Henry Jenkins the De Florez professor of the Comparative Studies Media Program at MIT produced a report on media
literacy for the MacArthur Foundation in 2006, Howard Rheingold described Jenkins thinking as an entire approach to culture. A culture that Jenkins describes as a Participatory Culture.
Howard Rheingold wrote
The vast repository of information available online has changed forever our certainty about authority.
As such, the locus of responsibility for determining the accuracy of texts has shifted from the publisher to the reader.So, the ability to be critical, and to ask the right questions is a key skill in terms of media literacy
Jenkins himself writes, ‘we have also identified a set of core social skills and cultural competencies that young people should acquire if they are to be full, active, creative, and ethical participants in this emerging participatory culture.’ Our new networked and read-write participatory society offers a multiverse of ways to interact, however, we need new literacies premised upon the principal of Engagement.
* Play – the capacity to experiment with your surroundings as a form of problem-solving
* Performance – the ability to adopt alternative identities for the purpose of improvisation and discovery
* Simulation – the ability to interpret and construct dynamic models of real world processes
* Appropriation – the ability to meaningfully sample and remix media content
* Multitasking – the ability to scan one’s environment and shift focus as needed to salient details.
* Distributed cognition – the ability to interact meaningfully with tools that expand mental capacities
* Collective intelligence – the ability to pool knowledge and compare notes with others toward a common goal
* Judgment – the ability to evaluate the reliability and credibility of different information sources
* Transmedia navigation – the ability to follow the flow of stories and information across multiple modalities
* Networking -the ability to search for, synthesize, and disseminate information
* Negotiation – the ability to travel across diverse communities, discerning and respecting multiple perspectives, and grasping and following alternative norms.

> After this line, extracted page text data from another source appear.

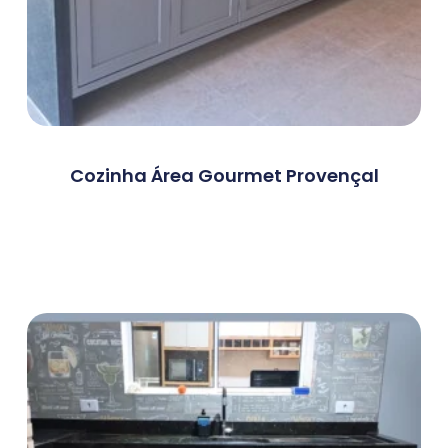
Cozinha Área Gourmet Provençal
Ler Mais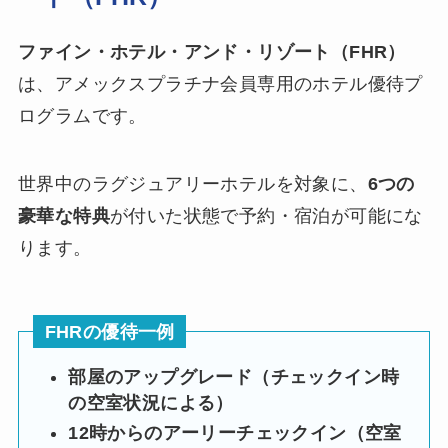
ファイン・ホテル・アンド・リゾート（FHR）
は、アメックスプラチナ会員専用のホテル優待プ
ログラムです。
世界中のラグジュアリーホテルを対象に、
6つの
豪華な特典
が付いた状態で予約・宿泊が可能にな
ります。
FHRの優待一例
部屋のアップグレード（チェックイン時
の空室状況による）
12時からのアーリーチェックイン（空室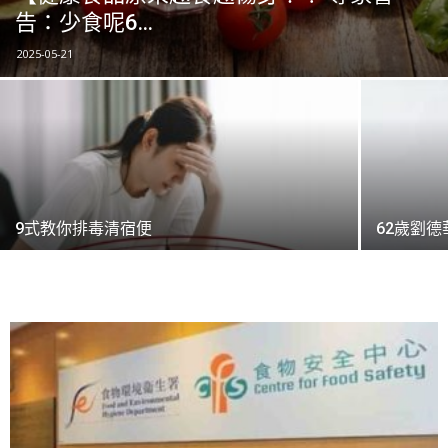
告：少食呢6...
2025-05-21
9式教你排毒清宿便
62歲劉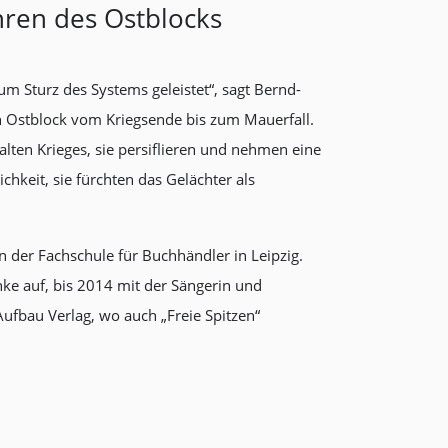
hren des Ostblocks
um Sturz des Systems geleistet“, sagt Bernd-
ten Ostblock vom Kriegsende bis zum Mauerfall.
alten Krieges, sie persiflieren und nehmen eine
chkeit, sie fürchten das Gelächter als
 der Fachschule für Buchhändler in Leipzig.
ke auf, bis 2014 mit der Sängerin und
Aufbau Verlag, wo auch „Freie Spitzen“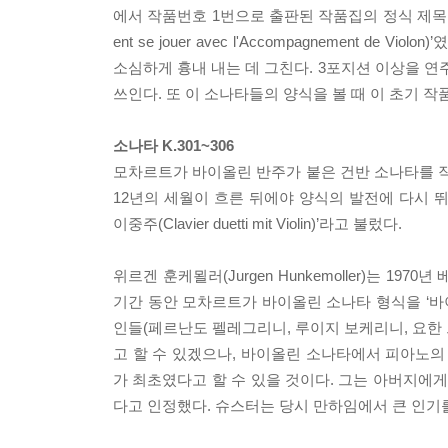
에서 작품번호 1번으로 출판된 작품집의 정식 제목은 ‘바이올
ent se jouer avec l'Accompagnement
소심하게 흉내 내는 데 그친다. 3포지션 이상을 
쓰인다. 또 이 소나타들의 양식을 볼 때 이 초기 
소나타 K.301~306
모차르트가 바이올린 반주가 붙은 건반 소나타를 작
12년의 세월이 흐른 뒤에야 양식의 발전에 다시 뛰
이중주(Clavier duetti mit Violin)’라고 불렀다.
위르겐 훈케묄러(Jurgen Hunkemoller)는 
기간 동안 모차르트가 바이올린 소나타 형식을 ‘바
인들(페르난도 펠레그리니, 루이지 보케리니, 요한
고 할 수 있겠으나, 바이올린 소나타에서 피아노의
가 최초였다고 할 수 있을 것이다. 그는 아버지에게 보
다고 인정했다. 슈스터는 당시 만하임에서 큰 인기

Stephen Heppell considers the 21st century to herald the ‘learning age’. In the 20th century, he argues, we built big things (railways, universities) but the focus for the 21st century is ‘helping people to help each other’, Learning should be a part of all our lives an open, living breathing system where the intelligence and knowledge is shared and distributed – our institutions should become networks that
overlap and connect.
The danger is that our traditional schools and colleges will lag behind, designed by people from a world that used to be, for a world that will be no more, rather like our armies, which were always well trained for the last war. If we fail, this time, to leap beyond our own experience, we will fail our youth. It is indeed a time for bold imaginings, for reinventing what we understand by education. It is also time to realize that there can be schools in unlikely places, places which we never thought of schools before. Only in that way will young people acquire the self-confidence that is the prerequisite of self-respect and responsibility.